What is being asked
What is the number of lines in the entries that contain the word "Forever"? Answer with that figure alone.

(Saved entries)
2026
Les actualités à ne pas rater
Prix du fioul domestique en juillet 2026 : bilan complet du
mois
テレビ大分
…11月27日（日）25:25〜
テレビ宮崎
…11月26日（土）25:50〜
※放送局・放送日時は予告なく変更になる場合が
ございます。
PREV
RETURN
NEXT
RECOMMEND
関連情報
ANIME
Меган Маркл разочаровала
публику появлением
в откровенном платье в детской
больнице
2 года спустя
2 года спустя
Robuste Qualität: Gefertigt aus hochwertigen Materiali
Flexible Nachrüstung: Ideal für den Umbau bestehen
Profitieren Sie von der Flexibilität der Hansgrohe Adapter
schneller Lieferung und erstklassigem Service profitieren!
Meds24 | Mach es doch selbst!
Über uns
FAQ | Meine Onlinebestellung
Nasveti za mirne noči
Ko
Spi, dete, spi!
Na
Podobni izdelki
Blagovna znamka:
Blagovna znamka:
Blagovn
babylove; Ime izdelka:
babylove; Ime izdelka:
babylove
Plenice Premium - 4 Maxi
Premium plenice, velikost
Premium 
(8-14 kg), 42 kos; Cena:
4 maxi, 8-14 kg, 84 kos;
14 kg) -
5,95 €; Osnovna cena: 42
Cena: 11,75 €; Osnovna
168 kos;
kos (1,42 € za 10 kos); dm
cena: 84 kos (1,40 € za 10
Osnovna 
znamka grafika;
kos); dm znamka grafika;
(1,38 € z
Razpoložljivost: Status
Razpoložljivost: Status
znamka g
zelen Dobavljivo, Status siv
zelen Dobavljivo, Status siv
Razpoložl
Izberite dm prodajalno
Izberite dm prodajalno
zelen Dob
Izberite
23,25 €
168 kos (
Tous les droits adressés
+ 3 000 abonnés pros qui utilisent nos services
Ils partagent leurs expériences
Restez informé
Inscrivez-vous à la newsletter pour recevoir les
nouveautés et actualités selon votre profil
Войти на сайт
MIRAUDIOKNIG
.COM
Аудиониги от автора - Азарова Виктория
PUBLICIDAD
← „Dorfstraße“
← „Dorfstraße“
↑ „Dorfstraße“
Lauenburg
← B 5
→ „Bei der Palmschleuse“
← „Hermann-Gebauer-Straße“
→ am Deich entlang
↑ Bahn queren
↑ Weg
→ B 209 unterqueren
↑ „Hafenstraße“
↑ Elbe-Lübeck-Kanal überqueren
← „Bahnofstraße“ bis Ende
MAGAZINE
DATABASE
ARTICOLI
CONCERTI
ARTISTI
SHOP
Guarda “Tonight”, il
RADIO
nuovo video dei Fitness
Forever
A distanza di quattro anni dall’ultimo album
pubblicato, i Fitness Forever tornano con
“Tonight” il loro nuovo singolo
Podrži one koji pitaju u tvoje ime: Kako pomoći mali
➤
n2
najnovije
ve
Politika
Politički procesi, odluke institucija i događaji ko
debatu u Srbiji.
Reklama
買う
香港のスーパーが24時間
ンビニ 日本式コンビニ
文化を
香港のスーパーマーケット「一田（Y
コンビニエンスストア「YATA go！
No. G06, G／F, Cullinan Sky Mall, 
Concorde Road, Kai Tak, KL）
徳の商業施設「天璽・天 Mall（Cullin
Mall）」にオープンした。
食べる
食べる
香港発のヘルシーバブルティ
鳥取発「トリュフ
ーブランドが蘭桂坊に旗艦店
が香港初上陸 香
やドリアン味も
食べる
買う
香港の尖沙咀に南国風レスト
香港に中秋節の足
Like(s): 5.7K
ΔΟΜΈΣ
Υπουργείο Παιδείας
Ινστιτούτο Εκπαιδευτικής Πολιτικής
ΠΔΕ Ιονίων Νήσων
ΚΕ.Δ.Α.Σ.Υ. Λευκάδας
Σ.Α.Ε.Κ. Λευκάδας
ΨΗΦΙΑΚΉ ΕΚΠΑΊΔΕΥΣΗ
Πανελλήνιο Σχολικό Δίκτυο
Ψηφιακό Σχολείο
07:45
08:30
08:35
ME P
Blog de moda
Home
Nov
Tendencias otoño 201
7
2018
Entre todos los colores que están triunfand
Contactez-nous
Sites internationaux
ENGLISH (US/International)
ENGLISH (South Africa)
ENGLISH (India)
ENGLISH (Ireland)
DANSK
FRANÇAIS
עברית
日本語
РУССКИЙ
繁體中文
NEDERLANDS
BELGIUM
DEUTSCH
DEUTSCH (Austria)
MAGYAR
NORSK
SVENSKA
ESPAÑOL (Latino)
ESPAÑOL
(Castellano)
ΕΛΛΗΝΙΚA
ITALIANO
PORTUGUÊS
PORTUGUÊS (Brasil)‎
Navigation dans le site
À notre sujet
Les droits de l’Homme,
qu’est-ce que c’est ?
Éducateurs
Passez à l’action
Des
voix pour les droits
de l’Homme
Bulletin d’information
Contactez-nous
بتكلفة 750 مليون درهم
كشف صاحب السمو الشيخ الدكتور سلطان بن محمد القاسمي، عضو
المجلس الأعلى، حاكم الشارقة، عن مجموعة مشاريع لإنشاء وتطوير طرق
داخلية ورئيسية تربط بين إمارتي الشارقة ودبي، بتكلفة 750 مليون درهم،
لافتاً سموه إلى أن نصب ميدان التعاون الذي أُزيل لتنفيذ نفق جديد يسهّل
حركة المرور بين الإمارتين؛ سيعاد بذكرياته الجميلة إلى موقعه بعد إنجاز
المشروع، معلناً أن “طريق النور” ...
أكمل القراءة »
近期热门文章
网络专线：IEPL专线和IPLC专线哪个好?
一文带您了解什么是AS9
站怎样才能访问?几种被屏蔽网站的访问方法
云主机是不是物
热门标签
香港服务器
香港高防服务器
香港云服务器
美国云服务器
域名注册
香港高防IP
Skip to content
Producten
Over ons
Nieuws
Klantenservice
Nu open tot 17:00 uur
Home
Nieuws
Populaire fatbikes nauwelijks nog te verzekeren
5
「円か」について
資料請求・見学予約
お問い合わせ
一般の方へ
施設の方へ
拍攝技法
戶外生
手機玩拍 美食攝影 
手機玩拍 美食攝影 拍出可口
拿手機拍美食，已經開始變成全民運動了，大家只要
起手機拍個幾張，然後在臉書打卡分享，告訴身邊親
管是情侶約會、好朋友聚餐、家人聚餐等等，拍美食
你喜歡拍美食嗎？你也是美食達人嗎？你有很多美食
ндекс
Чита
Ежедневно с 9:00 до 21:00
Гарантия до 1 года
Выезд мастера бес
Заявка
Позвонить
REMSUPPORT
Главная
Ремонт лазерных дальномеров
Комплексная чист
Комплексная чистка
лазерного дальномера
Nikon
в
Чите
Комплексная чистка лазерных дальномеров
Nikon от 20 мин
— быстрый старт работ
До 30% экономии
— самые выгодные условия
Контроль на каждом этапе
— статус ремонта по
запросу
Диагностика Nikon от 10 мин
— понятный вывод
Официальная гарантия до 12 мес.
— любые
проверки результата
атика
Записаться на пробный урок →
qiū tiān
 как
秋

Response below
2